## PROBLEM TO SOLVE
Reproduce the lines of the material exactly, excluding every image.

########################################

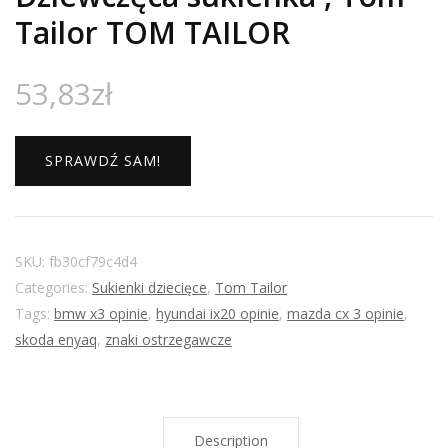
Tailor TOM TAILOR
53,83
zł
SPRAWDŹ SAM!
SKU:
fb30cf79c4d4
Categories:
Sukienki dziecięce
,
Tom Tailor
Tags:
bmw x3 opinie
,
hyundai ix20 opinie
,
mazda cx 3 opinie
,
skoda enyaq
,
znaki ostrzegawcze
Description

########################################

## RESULT
Tailor TOM TAILOR
53,83
zł
SPRAWDŹ SAM!
SKU:
fb30cf79c4d4
Categories:
Sukienki dziecięce
,
Tom Tailor
Tags:
bmw x3 opinie
,
hyundai ix20 opinie
,
mazda cx 3 opinie
,
skoda enyaq
,
znaki ostrzegawcze
Description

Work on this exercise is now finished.